The CFP board is composed of finance expert Renato Reyes, educators Cynthia and Lito Gonzalez; restaurateurs, car enthusiasts, and civic leaders, Vangie and Dieter Jaehn; mommy blogger Michelle Ressa Aventajado, jeweller Geeta Chulani,  producer Yvonne de Paula; co-parent of a special child, Totoy Garcia, publisher Maricris Lim Pineda, accomplished netizen Mark Ignacio, and our spiritual adviser Fr. Gerard Deveza.

What are the projects of The Center for Possibilities Foundation (CFP)?

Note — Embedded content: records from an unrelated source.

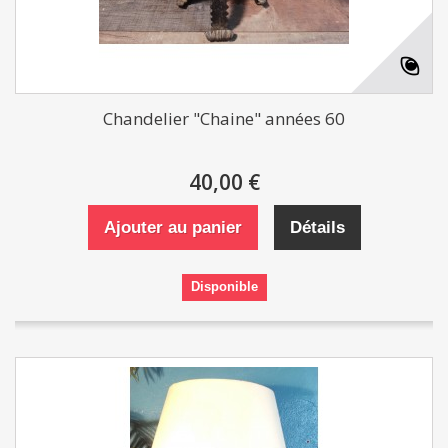
Chandelier "Chaine" années 60
40,00 €
Ajouter au panier
Détails
Disponible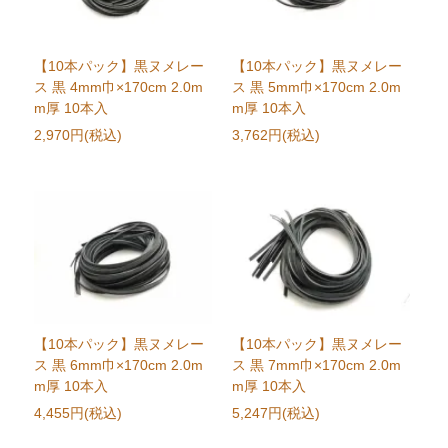
【10本パック】黒ヌメレー
【10本パック】黒ヌメレー
ス 黒 4mm巾×170cm 2.0m
ス 黒 5mm巾×170cm 2.0m
m厚 10本入
m厚 10本入
2,970円(税込)
3,762円(税込)
【10本パック】黒ヌメレー
【10本パック】黒ヌメレー
ス 黒 6mm巾×170cm 2.0m
ス 黒 7mm巾×170cm 2.0m
m厚 10本入
m厚 10本入
4,455円(税込)
5,247円(税込)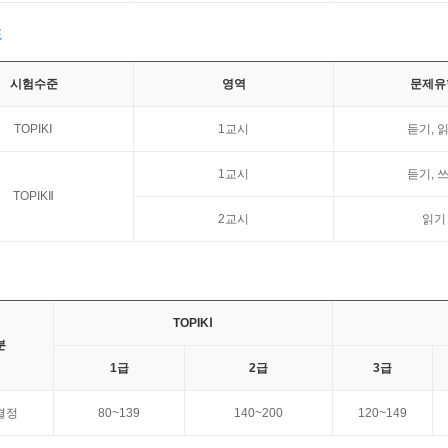
표
시험수준
영역
문제유
TOPIKⅠ
1교시
듣기, 
1교시
듣기, 
TOPIKⅡ
2교시
읽기
TOPIKⅠ
분
1급
2급
3급
결정
80~139
140~200
120~149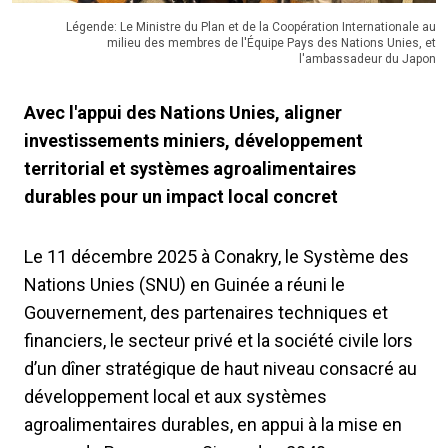
Légende: Le Ministre du Plan et de la Coopération Internationale au
milieu des membres de l'Équipe Pays des Nations Unies, et
l'ambassadeur du Japon
Avec l'appui des Nations Unies, aligner
investissements miniers, développement
territorial et systèmes agroalimentaires
durables pour un impact local concret
Le 11 décembre 2025 à Conakry, le Système des
Nations Unies (SNU) en Guinée a réuni le
Gouvernement, des partenaires techniques et
financiers, le secteur privé et la société civile lors
d’un dîner stratégique de haut niveau consacré au
développement local et aux systèmes
agroalimentaires durables, en appui à la mise en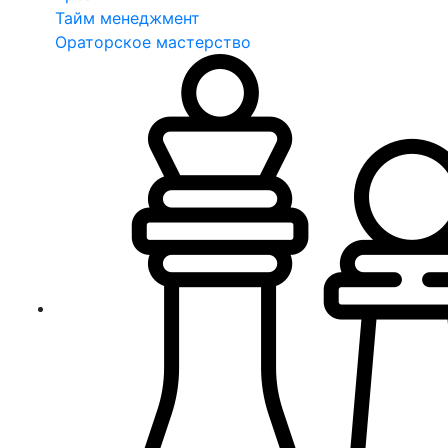
Тайм менеджмент
Ораторское мастерство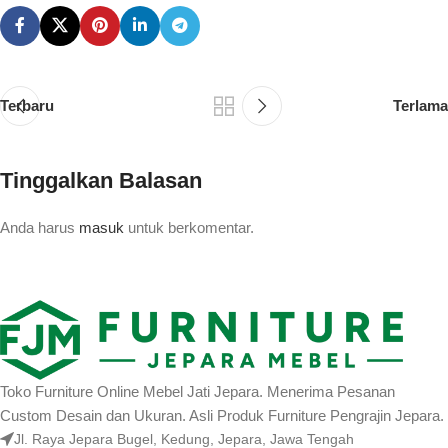
Terbaru
Terlama
Tinggalkan Balasan
Anda harus
masuk
untuk berkomentar.
Toko Furniture Online Mebel Jati Jepara. Menerima Pesanan
Custom Desain dan Ukuran. Asli Produk Furniture Pengrajin Jepara.
Jl. Raya Jepara Bugel, Kedung, Jepara, Jawa Tengah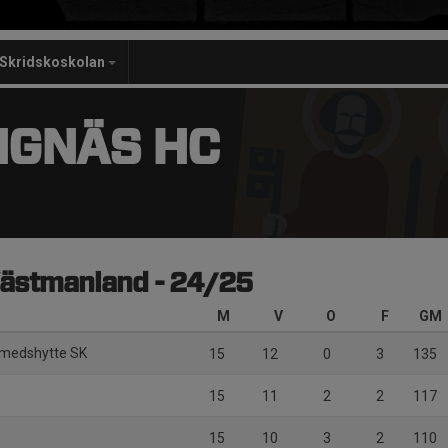
Skridskoskolan
NGNÄS HC
ästmanland - 24/25
M
V
O
F
GM
dsmedshytte SK
15
12
0
3
135
15
11
2
2
117
15
10
3
2
110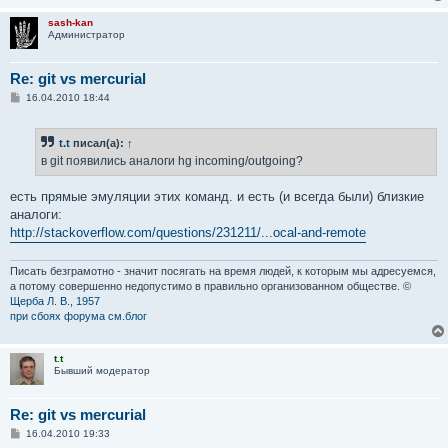
sash-kan
Администратор
Re: git vs mercurial
С
16.04.2010 18:44
о
о
б
t.t
писал(а):
↑
щ
е
в git появились аналоги hg incoming/outgoing?
н
и
е
есть прямые эмуляции этих команд. и есть (и всегда были) близкие
аналоги:
http://stackoverflow.com/questions/231211/...ocal-and-remote
Писать безграмотно - значит посягать на время людей, к которым мы адресуемся,
а потому совершенно недопустимо в правильно организованном обществе. ©
Щерба Л. В., 1957
при сбоях форума см.блог
t.t
Бывший модератор
Re: git vs mercurial
С
16.04.2010 19:33
о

Right now we are focused on the SPED Centers. All these SPED Centers provide services for free so we have to generate funding for them. Through the years, CFP has engaged in teaching skills and promoting inclusion with the underserved sectors through support groups, literature, film showing, and orientation. We’ve published books regarding persons with special needs (There’s Something You Should Know About Me) and we’ve organized events such as special football tournaments that allow the athletic inclinations of these kids to shine.

How can they get in touch with The Center for Possibilities Foundation (CFP)?

They can reach us through our website, centerforpossibilities.asia or call us at (02) 723-1242 or (0918) 888-1759.

Who are the patrons and benefactors that you would like to acknowledge?

Rustan’s  Commercial  Corporation, Gruppo Mobili Philippines, Inc., AY Foundation, Inc., Royal Duty Free Subic, Marks & Spencer, Mamou Restaurant, Ralph’s Wines & Spirits, Rustan Marketing Corporation, Coca-Cola Bottlers Philippines  Inc., Leslie Corporation – Clover Chips, Miladay, Orogem, The Phinma Foundation, Inner Peace Foundation Inc. Manila, Music Master (Music School & Recording Arts), nananadal Public Relations & Events Management,  Philippine Daily Inquirer, The Philippine Star, Crossover 105.1 FM, and Retro DCG –FM – 105.9.